Now I had to write some code to select these cell-spanning extras. This proved pretty challenging, again because of the complexities of the grid they are in. The code got hard. I kept hacking. It got harder. I pushed harder.
My problem, in both of these situations is the same: I keep telling myself that I'll get it. The worst part is that I'm right. I will eventually break through and land on a solution.
However, and this is the super critical realization for me, that's totally not the point!
I blew about four hours in that contest chasing a problem that I knew was hard. I've blown about two weeks of free time banging my head against this grid selection code. Even if I solved them both right then, I lost.
Let's go back to thinking about that grid problem. I figured out that there are nine special cases that I need to solve. Then I started attacking them. I had six handled at last count. While I can probably get the current approach working, eventually, I don't want to maintain that code! What am I going to do when the first bug report comes in? Pause for three weeks to get back into this code enough to debug the issue? Fail.

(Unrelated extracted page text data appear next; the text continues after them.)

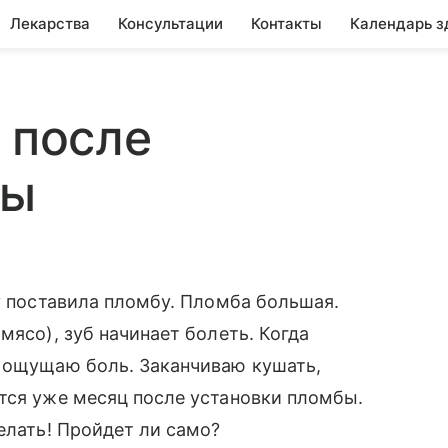
Лекарства
Консультации
Контакты
Календарь з
 после
бы
зу поставила пломбу. Пломба большая.
мясо), зуб начинает болеть. Когда
е ощущаю боль. Заканчиваю кушать,
тся уже месяц после установки пломбы.
елать! Пройдет ли само?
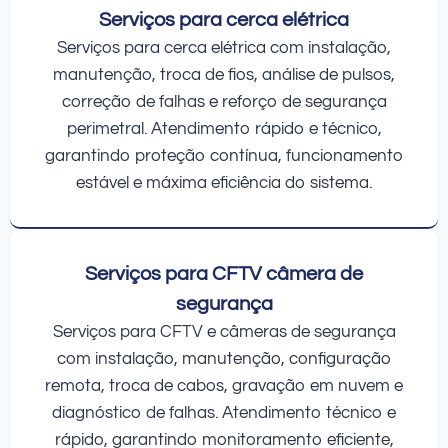
Serviços para cerca elétrica
Serviços para cerca elétrica com instalação,
manutenção, troca de fios, análise de pulsos,
correção de falhas e reforço de segurança
perimetral. Atendimento rápido e técnico,
garantindo proteção contínua, funcionamento
estável e máxima eficiência do sistema.
Serviços para CFTV câmera de
segurança
Serviços para CFTV e câmeras de segurança
com instalação, manutenção, configuração
remota, troca de cabos, gravação em nuvem e
diagnóstico de falhas. Atendimento técnico e
rápido, garantindo monitoramento eficiente,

The contest is the same. Even if I had scored the solution before the buzzer (which I did not), I would have still been creamed by anyone who went after two or more easier challenges. Their tasks would have been simpler and more rewarding. I was pushing through the pain for less gain. That's just silly.
It's far better to quit.
I've had plenty of time now to re-architect the grid problem to remove the grid itself, which clearly doesn't fit, in favor of a better abstraction. In the contest, I could have quit when I noticed the depth of the problem and still spent three hours solving other problems.
It's so important to learn the value of quitting.
Teamwork: It's a Thing
If I had been smart enough to give myself back all that time I wasted, I sure could have made better use of it. One way I could have done that would have been to remember that I was on a team.
The three of us just picked problems and worked pretty much in isolation. While that can be a valid approach, it may not be ideal in all cases.
I've already mentioned that I got hung up on a problem, but my teammates did as well. One spent time trying to work out all of possible scenarios for a simple game while the other was building a crossword solver.
I'm not sure if I could have helped with either case. The game may have been mostly about getting your head around how it works and adding another head to fill may not have made that any easier. Then again, talking out ideas may have.
The crossword didn't look too tough overall, it just had a fair bit of busy work in it. You had to build handlers for each of the clue types. I likely could have contributed there, just by offering to handle some of those types.
But here's the real kicker: I never asked!
Talk about a rookie mistake. How hard is it to say, "I'm clearly spinning my wheels over here, is there anything I could do that would help you?"